Marching for Life: Holding Out Hope
A Student's View
Washington, D.C., (ZENIT.org) Makena Clawson | 2586 hits
This is the last of a series of mini-reflections on Friday's March for Life in Washington, D.C., provided by one of the young participants in the march, Makena Clawson.
* * *
“Can we honestly say that we're doing enough to keep our children — all of them — safe from harm?” President Obama asked during the Sandy Hook Prayer Vigil just over a month ago.
No, Mr. President, we can’t.
One man carried a sign during Friday’s March for Life with part of this speech on it. He commented on the irony of this statement considering the unborn children who are left unprotected.
Protecting our children means protecting our future children, the marchers demonstrated through their long trek in freezing temperatures.
That same marcher said he prays for the president. On Friday’s feast of the conversion of St. Paul, he believes anything is possible for God.
The March doesn’t always fall on St. Paul’s Conversion day because this feast is Jan. 25, while the anniversary of Roe v. Wade is Jan. 22. This year, the date was moved because of the inauguration of Obama’s second term earlier in the week. This detail provided inspiration for marchers to hope in God’s promises.
Anything is possible for God, and President Obama’s conversion on the issue of abortion is not unlikely, considering St. Paul’s 180-shift after persecuting Christians.

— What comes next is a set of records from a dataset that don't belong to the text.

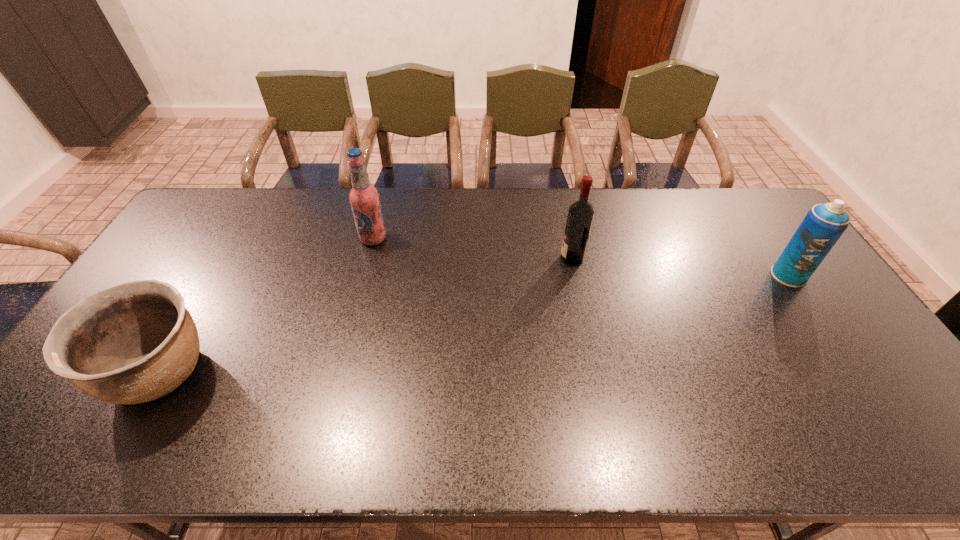 Image resolution: width=960 pixels, height=540 pixels. What are the coordinates of `the second object from left to right` in the screenshot? It's located at (364, 198).

At what (x,y) coordinates should I click in order to perform the action: click on the left alcohol. Please return your answer as a coordinate pair (x, y). Looking at the image, I should click on (364, 198).

In order to click on the nearer alcohol in this screenshot , I will do `click(580, 215)`.

You are a GUI agent. You are given a task and a screenshot of the screen. Output one action in this format:
    pyautogui.click(x=<x>, y=<y>)
    Task: Click on the third object from left to right
    Image resolution: width=960 pixels, height=540 pixels.
    Given the screenshot: What is the action you would take?
    pyautogui.click(x=580, y=215)

Where is `the rightmost object`? the rightmost object is located at coordinates (823, 225).

I want to click on the nearest object, so click(x=135, y=342).

The height and width of the screenshot is (540, 960). Find the location of `the leftmost object`. the leftmost object is located at coordinates (135, 342).

Locate an element on the screen. vacant area located on the left of the third object from right to left is located at coordinates (315, 239).

You are a GUI agent. You are given a task and a screenshot of the screen. Output one action in this format:
    pyautogui.click(x=<x>, y=<y>)
    Task: Click on the free spot located on the front and back of the nearer alcohol
    Image resolution: width=960 pixels, height=540 pixels.
    Given the screenshot: What is the action you would take?
    pyautogui.click(x=489, y=259)

Locate an element on the screen. Image resolution: width=960 pixels, height=540 pixels. blank space located 0.360m on the front and back of the nearer alcohol is located at coordinates (447, 259). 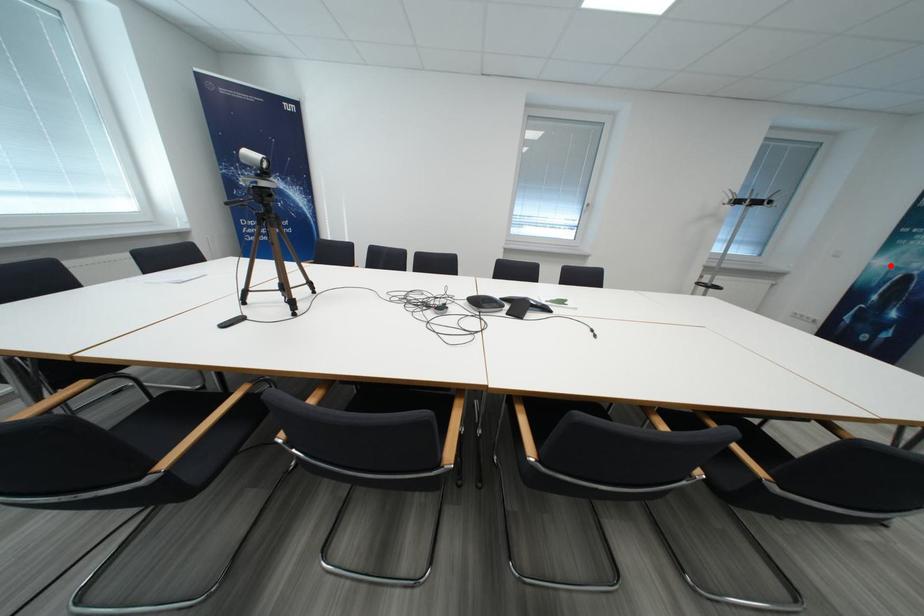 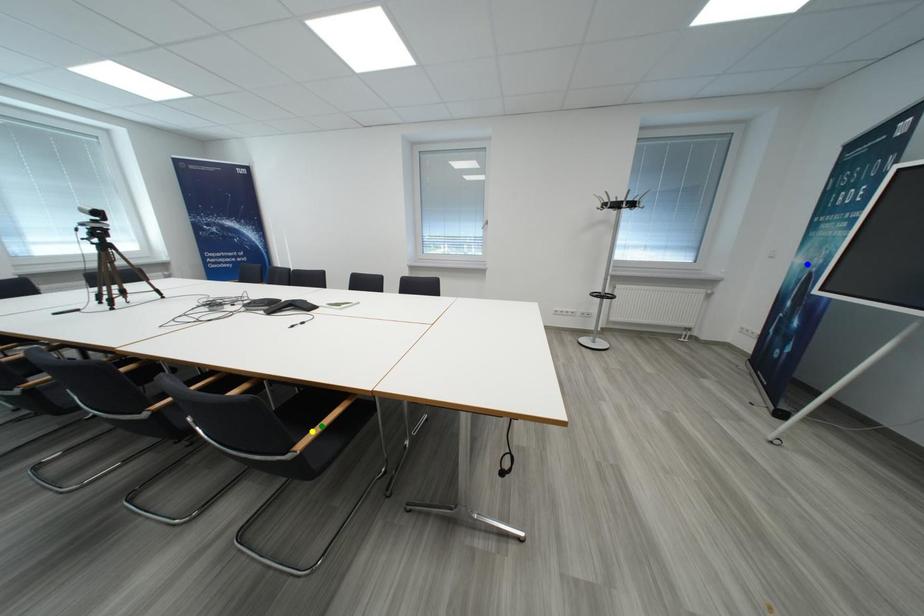 Question: I am providing you with two images of the same scene from different viewpoints. A red point is marked on the first image. You are given multiple points on the second image. Which point in image 2 is actually the same real-world point as the red point in image 1?

Choices:
 (A) blue point
 (B) green point
 (C) yellow point

Answer: (A) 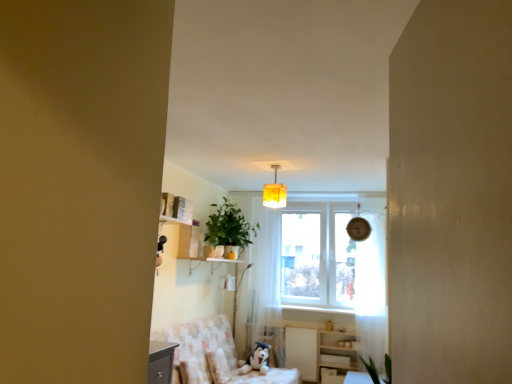 Question: From the image's perspective, is white sheer curtain at center, positioned as the first curtain in back-to-front order, on top of fluffy white pillow at lower center?

Choices:
 (A) yes
 (B) no

Answer: (A)

Question: Is white sheer curtain at center, which is the 2th curtain in front-to-back order, at the left side of fluffy white pillow at lower center?

Choices:
 (A) no
 (B) yes

Answer: (A)

Question: Can you confirm if white sheer curtain at center, the 2th curtain when ordered from right to left, is smaller than fluffy white pillow at lower center?

Choices:
 (A) no
 (B) yes

Answer: (A)

Question: Is white sheer curtain at center, the 2th curtain when ordered from right to left, positioned behind fluffy white pillow at lower center?

Choices:
 (A) no
 (B) yes

Answer: (B)

Question: From a real-world perspective, is white sheer curtain at center, which is the 2th curtain in front-to-back order, over fluffy white pillow at lower center?

Choices:
 (A) yes
 (B) no

Answer: (A)

Question: Is white sheer curtain at center, which is the 2th curtain in front-to-back order, to the right of fluffy white pillow at lower center from the viewer's perspective?

Choices:
 (A) yes
 (B) no

Answer: (A)

Question: Is white glossy dresser at lower right at the back of yellow fabric lampshade at center?

Choices:
 (A) no
 (B) yes

Answer: (A)

Question: Is yellow fabric lampshade at center outside white glossy dresser at lower right?

Choices:
 (A) no
 (B) yes

Answer: (B)

Question: Is yellow fabric lampshade at center positioned far away from white glossy dresser at lower right?

Choices:
 (A) yes
 (B) no

Answer: (A)

Question: From the image's perspective, is yellow fabric lampshade at center beneath white glossy dresser at lower right?

Choices:
 (A) yes
 (B) no

Answer: (B)

Question: Is yellow fabric lampshade at center thinner than white glossy dresser at lower right?

Choices:
 (A) yes
 (B) no

Answer: (B)

Question: Can you confirm if yellow fabric lampshade at center is bigger than white glossy dresser at lower right?

Choices:
 (A) no
 (B) yes

Answer: (A)

Question: Is wooden table at lower right smaller than yellow fabric lampshade at center?

Choices:
 (A) no
 (B) yes

Answer: (A) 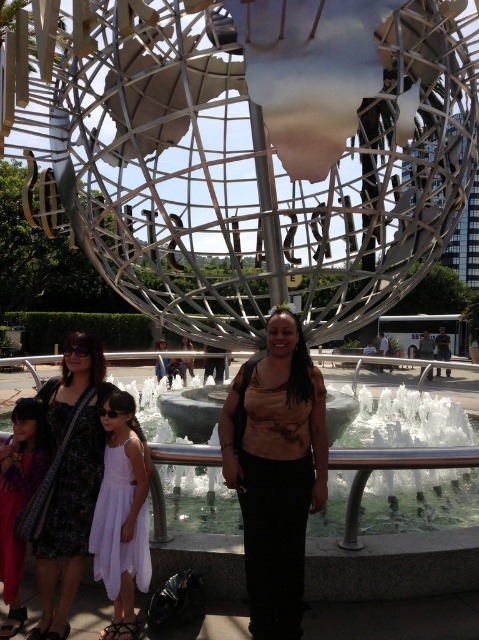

It’s not always easy to hope in God. But if God promises to do the unimaginable and seemingly impossible, how can we doubt him?
How can we fail to hope for our president’s conversion to life and an end to abortion in our generation?
We don’t march to just make a point. We march to do something about our children who are not safe from harm. We march because we do hold out hope that things will change. We march because we believe God can do the impossible.
We march to see an end to abortion in our lifetime.
* * *
Makena Clawson is a sophomore at Benedictine College in Atchinson, Kansas, majoring in Spanish and journalism. She is from Denver, Colorado.